Group crafts year-round for premature babies


Columbus Dispatch

COLUMBUS

When Ohio State hosts Michigan in Ohio Stadium on Saturday, Kacie and Chris Waugh will watch the football game on television at the nearby Wexner Medical Center.

The Grove City couple will be in the OSU neonatal intensive-care unit tending their newborns — quadruplets Dylan, Jackson, Millie and Owen — who, like their parents, will exude Buckeye pride.

All the tiny patients in the unit, in fact, have been outfitted for the past two weeks in OSU hats, sleep sacks, onesies or bootees and covered in Buckeye blankets and quilts.

“They’re recruiting them young,” joked Mr. Waugh, a 31-year-old who works at the hospital in information technology.

The handmade items came courtesy of Touching Little Lives, a nonprofit organization that crafts baby necessities year-round — including the seasonal Ohio State-themed items recently donated to some of the 48 hospitals and clinics that the agency serves throughout the state.

“It’s very nice for people to do that for the babies in the NICU, especially since we’re at Ohio State,” said Mrs. Waugh, a 26-year-old lawyer who received an undergraduate degree from the university. “It will be very festive in here.”

Touching Little Lives, founded in 2000 by a Circle-ville woman, has about 110 regular volunteers throughout central Ohio who dedicate thousands of hours annually to making handmade items for preemies such as the Waugh quadruplets as well as newborns from low-income families.

By year’s end, the organization expects to donate its 1-millionth item.

Last year, it gave more than 31,000 blankets, bootees and hats to hospitals.

“Everything we give goes home with the family,” said treasurer Sally Bricker, a longtime volunteer with four stepchildren. “It’s not the hospital’s inventory.
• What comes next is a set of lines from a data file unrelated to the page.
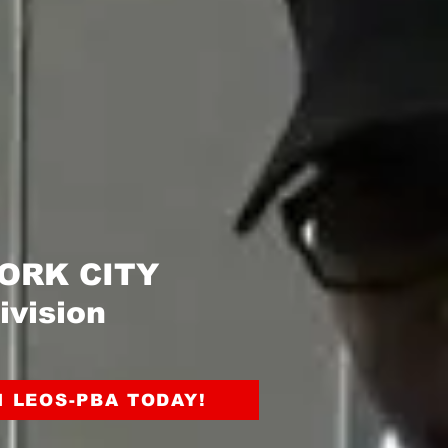
 YORK CITY
ivision
N LEOS-PBA TODAY!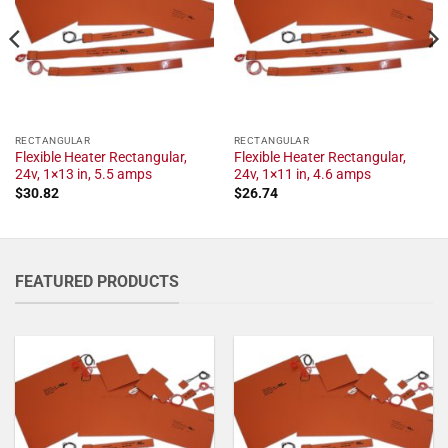
RECTANGULAR
RECTANGULAR
Flexible Heater Rectangular,
Flexible Heater Rectangular,
24v, 1×13 in, 5.5 amps
24v, 1×11 in, 4.6 amps
$
30.82
$
26.74
FEATURED PRODUCTS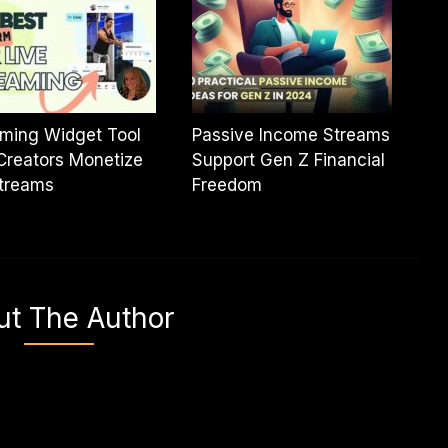
ming Widget Tool
Passive Income Streams
Creators Monetize
Support Gen Z Financial
streams
Freedom
ut The Author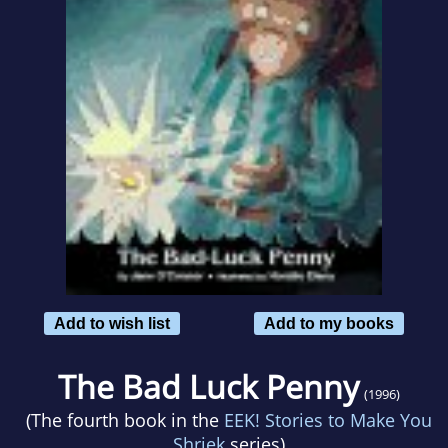
Add to wish list
Add to my books
The Bad Luck Penny
(1996)
(The fourth book in the
EEK! Stories to Make You
Shriek
series)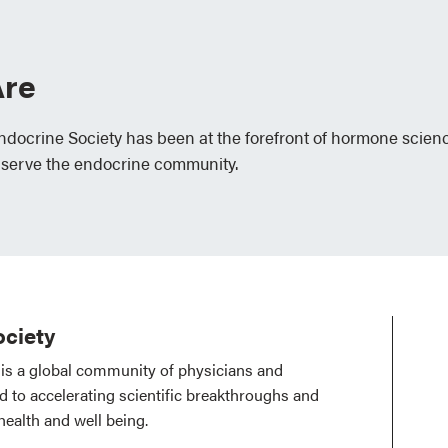
re
Endocrine Society has been at the forefront of hormone scien
 serve the endocrine community.
ciety
is a global community of physicians and
ed to accelerating scientific breakthroughs and
health and well being.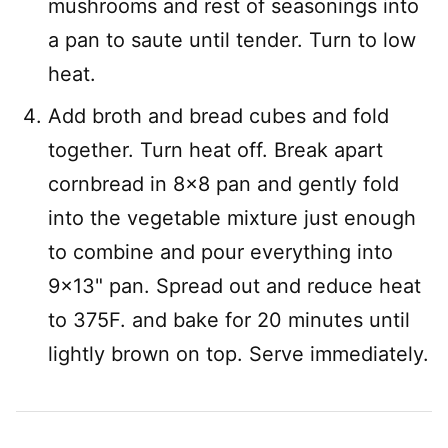
mushrooms and rest of seasonings into
a pan to saute until tender. Turn to low
heat.
Add broth and bread cubes and fold
together. Turn heat off. Break apart
cornbread in 8×8 pan and gently fold
into the vegetable mixture just enough
to combine and pour everything into
9×13" pan. Spread out and reduce heat
to 375F. and bake for 20 minutes until
lightly brown on top. Serve immediately.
It’s not washed and given to another patient.”

The basement of her home in Groveport is filled with bags of brightly colored finished garments and shelves of fabric featuring fire engines, pink bows and other prints.

The special-education teacher runs three of the six work groups in the Columbus area that meet monthly to sew and assemble items. The chairwoman in Lancaster, retired nurse Linda Marshall, leads the other three.
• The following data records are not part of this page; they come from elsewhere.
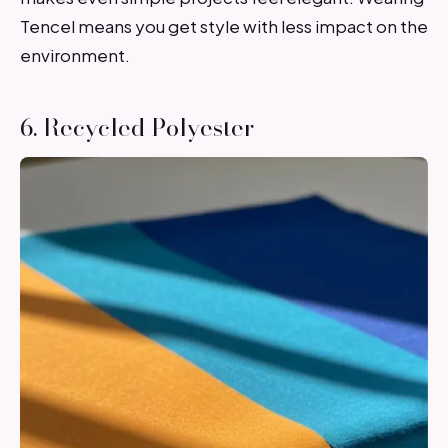
Tencel means you get style with less impact on the
environment.
6. Recycled Polyester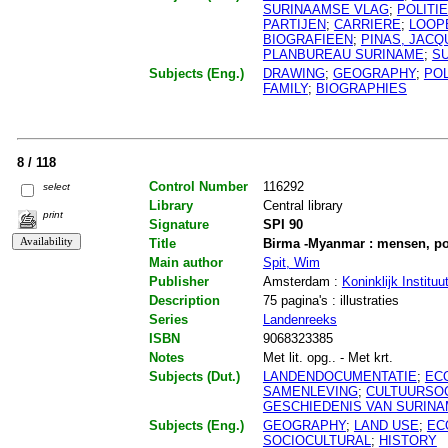
SURINAAMSE VLAG
;
POLITI
PARTIJEN
;
CARRIERE
;
LOOP
BIOGRAFIEEN
;
PINAS, JACQ
PLANBUREAU SURINAME
;
S
Subjects (Eng.)
DRAWING
;
GEOGRAPHY
;
POL
FAMILY
;
BIOGRAPHIES
8 / 118
Control Number
116292
select
Library
Central library
print
Signature
SPI 90
Title
Birma -Myanmar : mensen, pol
Main author
Spit, Wim
Publisher
Amsterdam :
Koninklijk Institu
Description
75 pagina's : illustraties
Series
Landenreeks
ISBN
9068323385
Notes
Met lit. opg.. - Met krt.
Subjects (Dut.)
LANDENDOCUMENTATIE
;
EC
SAMENLEVING
;
CULTUURSO
GESCHIEDENIS VAN SURIN
Subjects (Eng.)
GEOGRAPHY
;
LAND USE
;
EC
SOCIOCULTURAL
;
HISTORY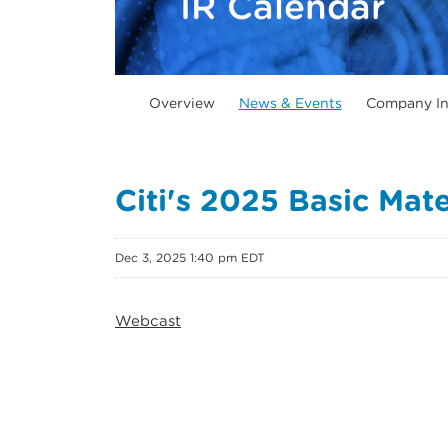
IR Calendar
Overview
News & Events
Company In
Citi's 2025 Basic Mat
Dec 3, 2025 1:40 pm EDT
Webcast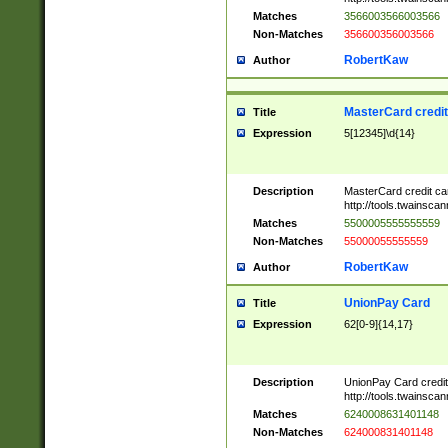
Matches
3566003566003566
Non-Matches
356600356003566
RobertKaw
Author
MasterCard credi
Title
Expression
5[12345]\d{14}
Description
MasterCard credit c
http://tools.twainsc
Matches
5500005555555559
Non-Matches
55000055555559
RobertKaw
Author
UnionPay Card
Title
Expression
62[0-9]{14,17}
Description
UnionPay Card credi
http://tools.twainsc
Matches
6240008631401148
Non-Matches
624000831401148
Volunteers also work independently to finish products or create pieces to be assembled later. Some women buy their own supplies; donations and grants cover the rest.

Bricker describes the operation as a “pony express.”

“There’s one gal who cuts out 6- to 8-inch squares. They go to a group in Chillicothe that makes the quilt tops; then another group puts the backs on.”

At a meeting, some volunteers might only attach snaps to bibs and onesies, and others might only tie fleece blankets. The women also are encouraged to be creative — a reason that many get involved.

“You don’t have to come and do what we say,” Bricker said. “Do what you’re good at.”

Marshall started sewing for the group in 2006, after she retired from Nationwide Children’s Hospital. Since then, her responsibilities — much like Bricker’s — have “boomeranged.”

“I just enjoyed it,” Marshall said. “After our founder [Marianne Doty] retired and left the state, somebody had to do it.”

Besides the social outlet of the work, Marshall said, she relishes the joy that the items offer. Bricker often is reduced to tears, she said, by the heartfelt thank-you notes and email she receives from parents.

Jeannie Toops, a NICU nurse at the Wexner Medical Center, has seen firsthand how much people appreciate the gifts.

“Typically, to get to the NICU, it’s been a very traumatic couple of hours — couple of days — for the parents,” Toops said. “It’s nice to know someone is thinking of them.”

Given the intimidating tubes and monitors used in the unit, she said, quilts and blankets bearing ducks or teddy bears help warm the environment. And clothes that actually fit the preemies and have special snaps that allow wires help facilitate the bonding experience for babies and parents.

“It puts a human touch on the NICU,” Toops said.

The items have practical uses, too: The quilts help keep incubators dark and “soundproof,” and serve as identifiers for parents. Sleep sacks promote safe-sleeping habits; and babies in clothes can regulate their body temperatures sooner, decreasing their time in incubators.

Not until last fall did Touching Little Lives make a concerted effort to go “scarlet and gray” ahead of the OSU-Michigan game.

“We always like to do something to keep our volunteers interested,” Bricker said. “Different projects like this let their creative juices flow.”

Plus, she reasoned, OSU gifts would be even more of a keepsake for many families.

The Waugh children — who arrived Nov. 5 at 32 weeks, weighing 2 pounds 14 ounces (Millie) to 4 pounds 4 ounces (Jackson) — provide a case in point.

When they finally make it home — their parents hope that day arrives before Christmas — the Buckeye quilts and other items will remain with them for a long time, Mrs. Waugh said.

“We’ll probably use them in their room,” she said. “[And] they’ll be a nice memory for them to have when they’re older.”